En un sens, ceci fut fait de 2004 à 2008. Les gains de productivité furent d'ailleurs importants à cette époque. Pourtant, cette politique ne fut peut être pas poursuivi avec la constance qui aurait été nécessaire, et ce en particulier entre 2008 et 2012. La hausse de la productivité a ralenti, même si elle reste un peu plus importante que dans les pays occidentaux. Cette situation fait du taux de change du Rouble une variable importante pour le développement de l'économie.

A cela s'ajoute un autre problème: celui de la circulation financière en Russie. Une observation récemment faite par Evgueni Primakov est sur ce point aussi intéressante: «…dès les années 1990, notre système bancaire a eu recours, et continue à le faire, non pas à un financement issu de l'épargne intérieure, mais à des ressources financières provenant de l'étranger, qui semblent moins chères. La crise précédente autant que l'actuelle, montrent que ces emprunts étrangers sont loin d'être peu coûteux. Par conséquent, les banques exigent aujourd'hui un soutien énorme de la part du Trésor ». En fait, les banques, mais aussi les entreprises, ont empruntés des sommes considérables à l'étranger pour financer tant leur croissance externe (par acquisition d'entreprises étrangères) que leurs investissements en Russie. On peut regretter cette situation, et considérer que, compte tenu de l'importance de l'épargne (des ménages et des entreprises) en Russie, il eut été plus raisonnable d'utiliser plus et mieux les ressources financières du pays plutôt que de les thésauriser. Mais il en est ainsi. Il en découle que le taux de change a donc une influence très importante sur l'endettement externe. De ce point de vue, on perçoit le conflit d'intérêt. Une dépréciation du Rouble avantage les industriels et généralement les producteurs, mais pèse lourdement sur la structure d'endettement. Inversement, une appréciation du Rouble pénalise les producteurs, mais allège le poids de l'endettement.

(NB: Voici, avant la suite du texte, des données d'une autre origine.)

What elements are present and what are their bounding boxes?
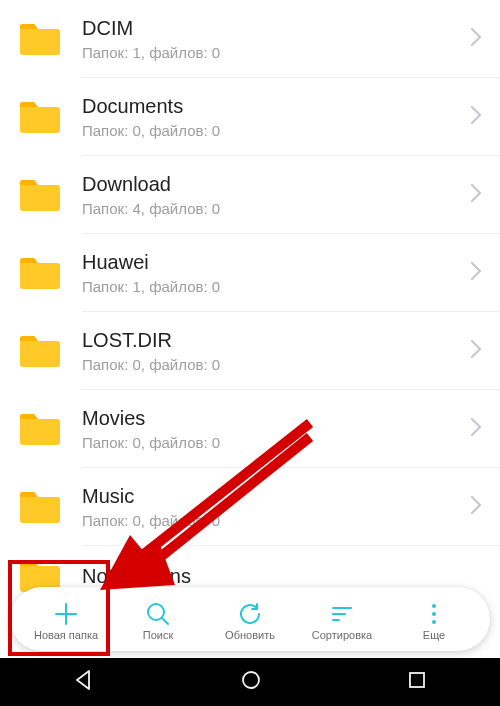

Les conséquences de l'appréciation actuelle

La tendance haussière que l'on connaît actuellement doit être mise en perspective de la très grande dépréciation que le Rouble a connue depuis le début de 2014. Or, le Rouble était surévalué d'environ 15% au début de 2014. Il faut donc avoir en tête le niveau d'équilibre (du point de vue de la compétitivité de l'économie russe) du Rouble, et ceci d'autant plus que la très forte dépréciation a engendré une inflation importante (16,9% de mars 2014 à mars 2015). C'est ici que se manifeste un troisième effet de la dépréciation ou de l'appréciation du Rouble. Quand il se déprécie, il fait monter le prix en roubles des produits importés. Quand il s'apprécie il fait baisser ce prix. On peut considérer que le taux d'équilibre, calculé à partir du niveau atteint à la fin mars 2014, et qui s'était avéré très profitable pour les producteurs russes, se situe donc à 43 roubles pour 1 dollar et 50 roubles pour 1 euro. Si le taux de change actuel du Rouble se situe à prés de 20% en dessous du niveau d'équilibre pour le dollar, il n'est plus qu'à 10% pour l'Euro.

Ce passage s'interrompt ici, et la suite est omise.